The title sounds silly, but so many friends and authors I respect recommended it to me, so I checked it out. The title comes from the core strategy: putting duct tape over your mouth and hands to stop yourself from nagging/directing/commenting on/fixing your child's problems. It focuses on training and relationship strategies rather than "band aid techniques" (e.g., nagging/time-outs) for treating bullet wounds (severe training and relationship deficiencies).

I found a lot of value in the examples of how parents applied the ideas in the book to their lives.

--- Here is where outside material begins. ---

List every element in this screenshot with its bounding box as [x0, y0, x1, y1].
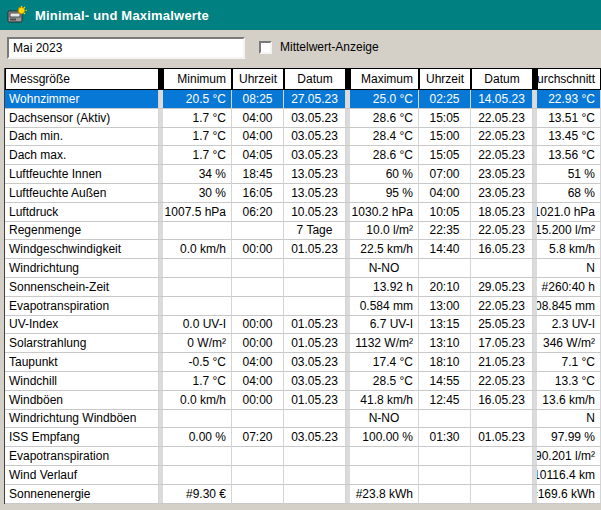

I also liked the detailed training roadmap that goes through the life skills and social skills kids should master at each age level in order to be ready to be independent by age 18.

I highly recommend this and wish I found it sooner. Now I just need to go get some duct tape....

See below for my full notes on the book.

Preface
Dr. Adler and dryker’s work
Preschool director and mom of 5
Go slow. Takes time. 
Respecting children
Problem solve and collaborate with kids

Intro
“The parents handbook” book by Gary McKay
Misbehaving child is discouraged child
Duct tape to manage mouth and controlling tendencies
Hands off approach. Neither doormat nor dictator. 

Section 1: what needs fixing / it’s not the kids
Don’t worry about getting your kids to do stuff

1 feeding the weed: your focus is the problem
Parenting strategies and attention are the fertilizer for the weeds of bad behavior
Bad behaviors often start by accident 
Planting weeds
Don’t rush in to pay attention, even with babies
Baby trains the parent to react
Don’t swoop in and react
Be calm, unemotional, even
Just hold tongue and reactions
Don’t label kids
Glue butt into chair and don’t be referee when kids fight
Don’t coax or comment on child’s role
At meals, just sit and wait and let child do whatever and if he gets up remove food and conclude his meal
Identify the weeds of your kid’s behaviors
Turn off the water to the sprinklers
Change what YOU do, and children’s behavior will change
Put weeds in a dark closet and suffocate them of air or light. Don’t talk about it. 

2 bandaids on bullet wounds
Bandaid tactics
Bribing
Punishing
Sending to room
Time outs
Default strategies
Yelling
Convincing
Talking through how should behave
Play by play
Saving kids when forget homework
Reminding
Threatening
Intervening
All of these are bad
No quick fixes
No more “just for today” temporary saving or concessions of kids
Causes for bullet wounds: lack of training and fractured relationship problems
Pretend to not even hear the craziness kids do when whining and yelling. Tape over ears and mouth. 
Training bullet wounds
Kids aren’t trained to take care of things they need to during day
Train kids to take on more responsibility for their lives
Kids learn to do own laundry: wash, dry, fold, put away
Kids pack own lunch and manage own lives
Relationship wounds
Kids don’t grow out of behaviors. They grow into them and make them worse as they age. 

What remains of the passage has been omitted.